City Hall Faces Medieval Illness

Los Angeles officials hear the patter of 'tiny feet'
By Newser Editors and Wire Services
Posted Feb 9, 2019 1:30 PM CST
City Hall Faces Medieval Illness
Los Angeles City Council President Herb Wesson describe how members of his staff had heard rustling sounds at City Hall in Los Angeles on Thursday, Feb. 7, 2019.   (AP Photo/Reed Saxon)

The first clue Los Angeles City Council President Herb Wesson had that rats were invading City Hall, possibly carrying a potentially deadly disease, was the pitter-patter of little feet. "We had an employee or two mention they heard something in the ceiling," Wesson told the AP Thursday as he led a tour through his office, where he recently had all the rugs ripped out. "Then we had an employee spot what she believed to be paw prints." After a flea hidden in a rug pounced on one of his employees late last year, Wesson had enough: He shut down the office and had all the rugs removed. Now, after learning that an employee in another City Hall office became infected with typhus around the same time, he has asked the city's staff to examine how much it would cost to remove all the rugs in the 91-year-old building and its City Hall East annex.

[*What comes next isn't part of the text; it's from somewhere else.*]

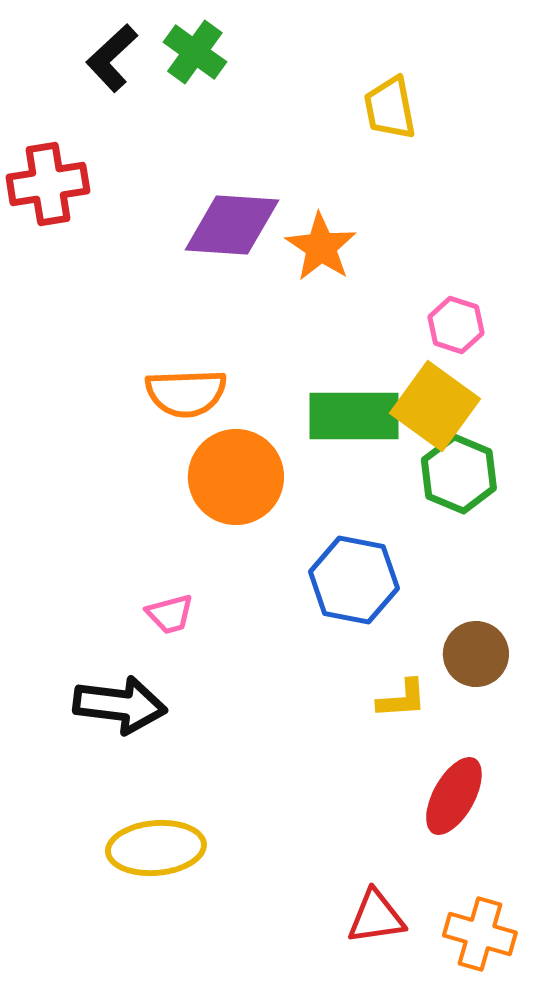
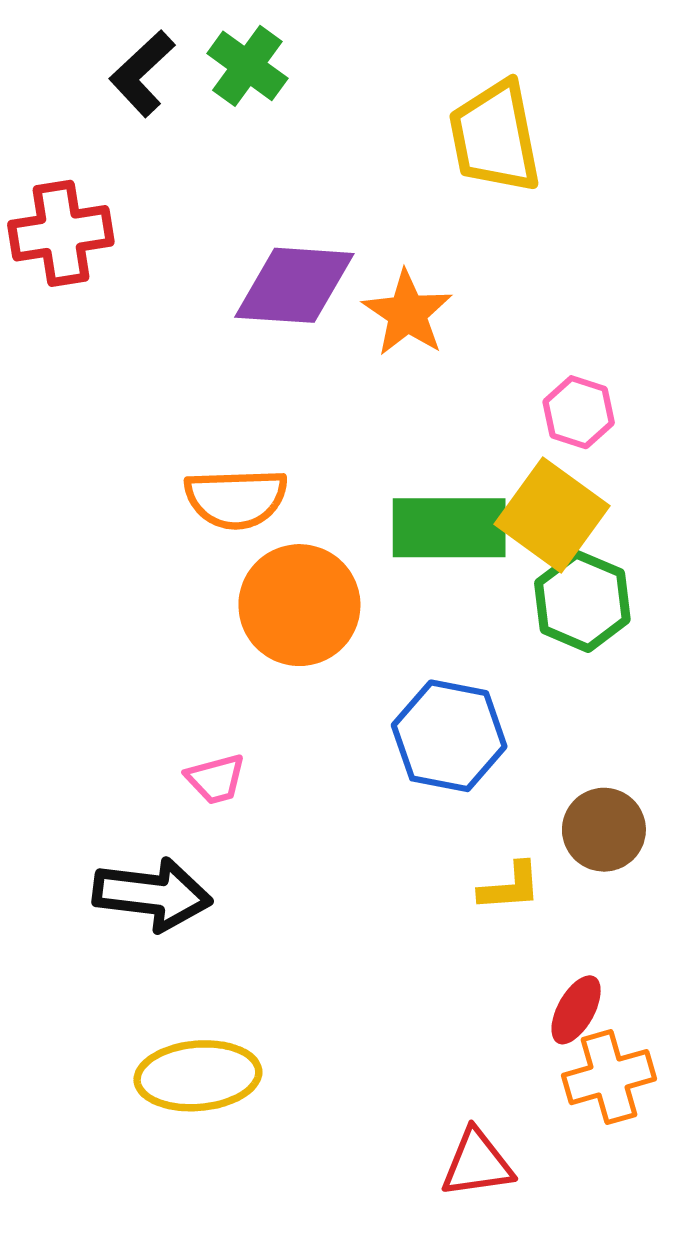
yellow trapezoid: (390, 108) -> (495, 137), size x1.4
red ellipse: (454, 796) -> (576, 1010), size x0.7
orange cross: (480, 934) -> (609, 1077), moved, turned -32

"When you go to work the only thing you should be concerned about is getting to work on time," Wesson says. He wants both rug removal and better forms of vermin control. "You shouldn't be worried about coming to work and catching some virus." Downtown is in the midst of a typhus outbreak, according to health officials, with several homeless people who live near City Hall among those afflicted. It flourishes in unsanitary conditions and is often spread by infected fleas hitching rides on rats. It is rarely fatal when treated quickly with antibiotics but epidemics killed thousands in the Middle Ages. Wesson acknowledged he hasn't actually seen a flea-bearing rat in his office but he's talked to enough people at City Hall to have no doubt there are plenty of them there. In any case, something was definitely chewing on his potted plants before he removed them on the advice of exterminators.